Researchers say tears can help manage grave diseases

In the not too distant future, a teardrop will tell a lot about the status of your health. Although tear tests are already in use as a tool to diagnose eye problems, researchers at the Narayana Nethralaya in Bangalore say in the next three years, tears can be used to detect proteins in the eye that in turn will help predict, prevent and manage even diseases like cancer.

Studies on tear science are under way in other countries too. A German study has reported diagnosing “breast cancer by tear proteomic pattern”. “Tear tests on the lines of urine tests can soon be used to detect various diseases. We at Narayana Nethralaya have taken up a comprehensive study on tear science and set up a Tear Film Society of India for better analysis of tears,” said Rohit Shetty, vice-chairman of Narayana Nethralaya.

Dry eye lab

The hospital has set up a laboratory exclusively for research, diagnosis and treatment of dry eyes, a lifestyle disease induced by long-term exposure to computers and caused by systemic diseases such as diabetes and arthritis.

Speaking to The Hindu on the sidelines of the inauguration of the laboratory, Dr. Shetty said the hospital had tied up with Singapore National Eye Institute for analysis of tear proteins.

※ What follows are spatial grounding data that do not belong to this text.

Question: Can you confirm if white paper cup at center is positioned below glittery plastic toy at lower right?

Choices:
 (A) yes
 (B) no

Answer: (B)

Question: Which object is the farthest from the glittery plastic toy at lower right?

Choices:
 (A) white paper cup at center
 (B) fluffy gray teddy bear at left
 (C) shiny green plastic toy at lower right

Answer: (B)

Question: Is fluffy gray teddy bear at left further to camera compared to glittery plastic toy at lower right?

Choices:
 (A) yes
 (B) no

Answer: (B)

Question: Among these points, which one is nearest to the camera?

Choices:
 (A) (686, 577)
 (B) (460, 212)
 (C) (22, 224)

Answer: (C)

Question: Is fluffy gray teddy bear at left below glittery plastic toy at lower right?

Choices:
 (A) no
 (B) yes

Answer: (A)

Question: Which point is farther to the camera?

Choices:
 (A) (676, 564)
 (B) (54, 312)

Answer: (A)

Four researchers from Narayana Nethralaya, including Dr. Shetty, have found unique proteins which could cause Keratoconus, a degeneration of the structure of the cornea in the younger population. “We have patented these proteins (MM9 and complex Annexin) with the Singapore National Eye Institute,” he said.

Causes

Hospital chairperson K. Bhujang Shetty said dryness of the eyes is caused by multiple factors such as insufficient blinking, exposure to computers for more than six hours a day (leading to evaporative dryness), diseases such as arthritis, diabetes, use of medications and menopause.

“The most common cause is the blockage of glands on the eyelids. Air-conditioning or a dry-heating system and smoking can also dry the eyes. Nearly 40 per cent of the 700 patients we see every day complain of dry eyes,” he said.

Symptoms

Persistent dryness, itching, grittiness, a burning sensation and a foreign body sensation in the eyes are the most common symptoms of dryness. Dry eye syndrome can also cause excessively watery eyes.

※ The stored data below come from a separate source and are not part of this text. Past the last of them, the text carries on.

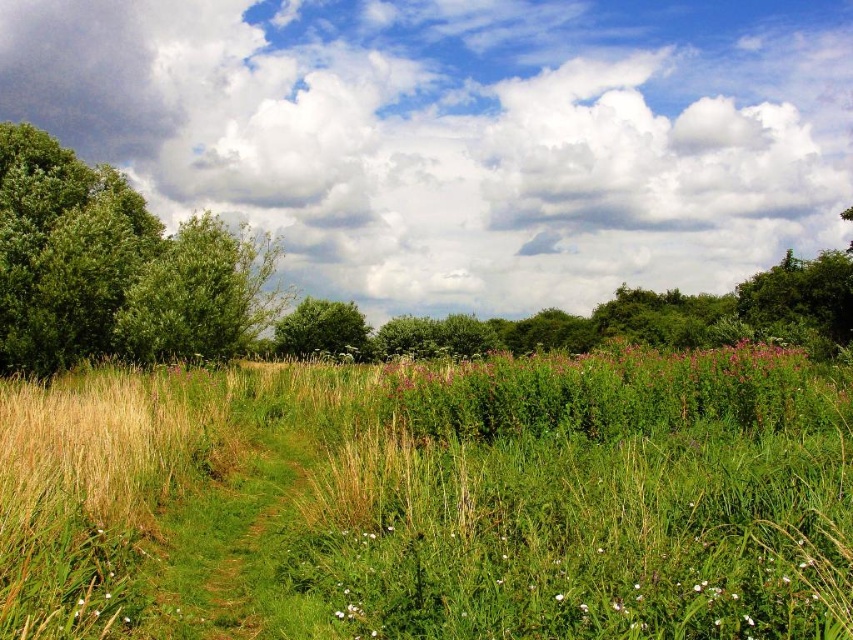 You are standing on the grassy path and want to know which tree is wider between the green leafy tree at left and the green leafy tree at center. Can you tell me which one is wider?

The green leafy tree at left is wider than the green leafy tree at center because its width surpasses the other.

You are standing at the point marked by the coordinates point (115, 268) in the image. Looking around, what type of vegetation do you see immediately around you?

The point (115, 268) corresponds to a green leafy tree at left, so you are surrounded by the green leafy tree at left.

You are standing at the center of the grassy path in the image. Looking towards the direction of the green leafy tree at left, which is marked by point [115,268], can you determine if the tree is located to your left or right side?

The green leafy tree at left is located to your left side as you face the direction it is marked by point [115,268]. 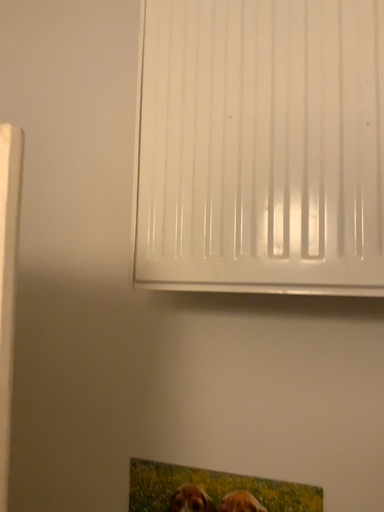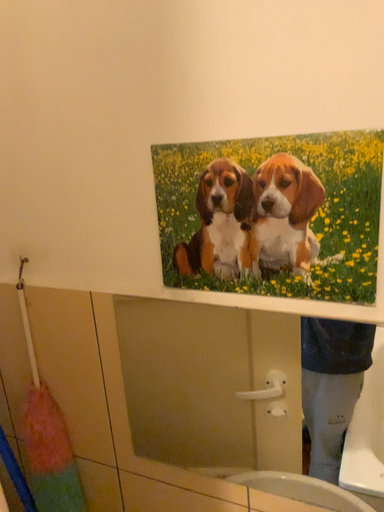 Question: Which way did the camera rotate in the video?

Choices:
 (A) rotated downward
 (B) rotated upward

Answer: (A) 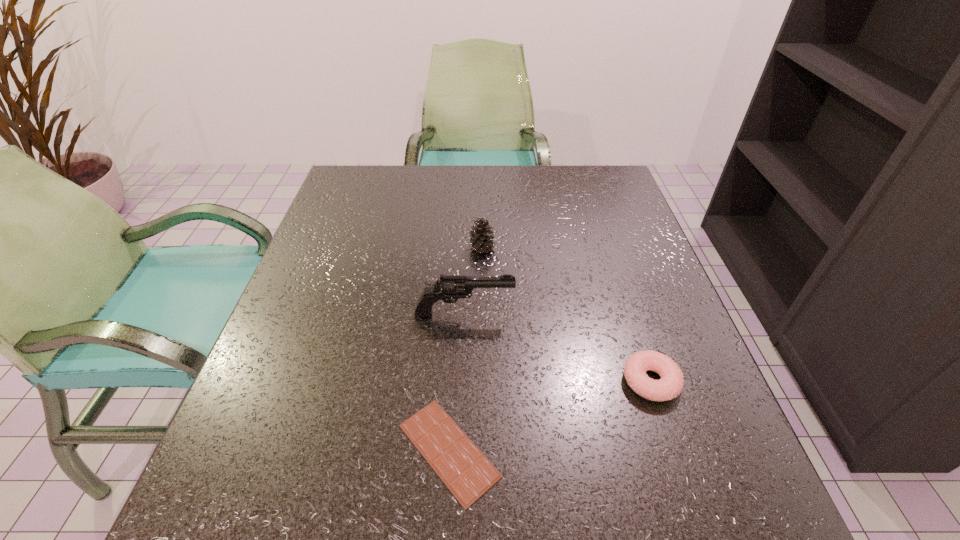 Identify the location of free space located 0.070m on the left of the shortest object. (350, 450).

I want to click on object that is positioned at the near edge, so click(x=468, y=474).

Locate an element on the screen. The width and height of the screenshot is (960, 540). object present at the right edge is located at coordinates point(671,383).

Identify the location of blank area at the far edge. (513, 171).

In the image, there is a desktop. What are the coordinates of `vacant region at the near edge` in the screenshot? It's located at pos(372,538).

Identify the location of vacant space at the left edge of the desktop. The height and width of the screenshot is (540, 960). (282, 463).

This screenshot has width=960, height=540. What are the coordinates of `vacant area at the right edge of the desktop` in the screenshot? It's located at (668, 319).

I want to click on vacant space at the far left corner of the desktop, so click(x=366, y=184).

At what (x,y) coordinates should I click in order to perform the action: click on vacant space at the far right corner of the desktop. Please return your answer as a coordinate pair (x, y). The height and width of the screenshot is (540, 960). Looking at the image, I should click on (578, 175).

Where is `free space between the shortest object and the gun`? This screenshot has height=540, width=960. free space between the shortest object and the gun is located at coordinates (456, 382).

This is because dryness on the eye’s surface sometimes over-stimulates production of the watery component of tears as a protective mechanism, Dr. Bhujang Shetty said.

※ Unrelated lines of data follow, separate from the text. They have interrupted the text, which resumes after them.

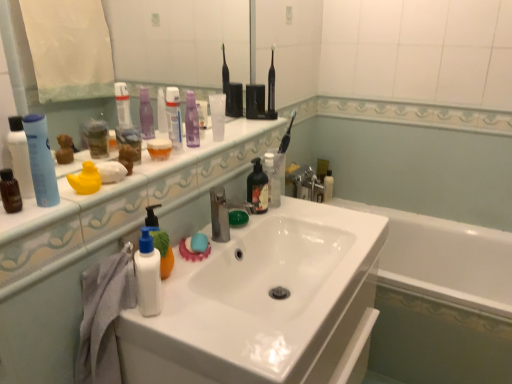 Locate an element on the screen. The height and width of the screenshot is (384, 512). vacant area on the back side of transparent plastic mouthwash at center, arranged as the fourth mouthwash when viewed from the front is located at coordinates (240, 130). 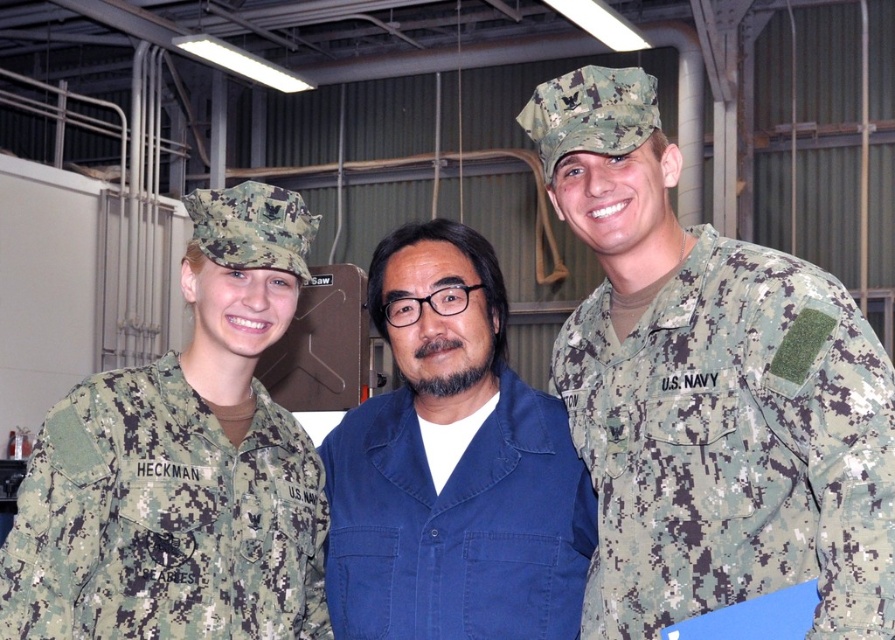 What do you see at coordinates (164, 518) in the screenshot? I see `digital camouflage uniform at left` at bounding box center [164, 518].

The width and height of the screenshot is (895, 640). Identify the location of digital camouflage uniform at left. (164, 518).

Measure the distance between point (x=146, y=438) and camera.

Point (x=146, y=438) is 6.28 feet away from camera.

Where is `digital camouflage uniform at left`? Image resolution: width=895 pixels, height=640 pixels. digital camouflage uniform at left is located at coordinates (164, 518).

Between digital camouflage uniform at right and digital camouflage uniform at left, which one is positioned higher?

digital camouflage uniform at right is higher up.

This screenshot has width=895, height=640. Find the location of `digital camouflage uniform at right`. digital camouflage uniform at right is located at coordinates (732, 444).

Does digital camouflage uniform at right come in front of blue cotton shirt at center?

Yes, it is.

What do you see at coordinates (732, 444) in the screenshot?
I see `digital camouflage uniform at right` at bounding box center [732, 444].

The dry eye laboratory at Narayana Nethralaya has advanced machines to study tears both for imaging and analysis of tear components. “This helps us in understanding the pathology better. A specialised department called Centre for Occupational Dry Eye (CODE) that explores all problems of occupational dry eye is part of the lab. We have also put up a questionnaire on our hospital website www.narayanane thralaya.org

This is for people to evaluate themselves on dry eyes and seek medical help if required, he added.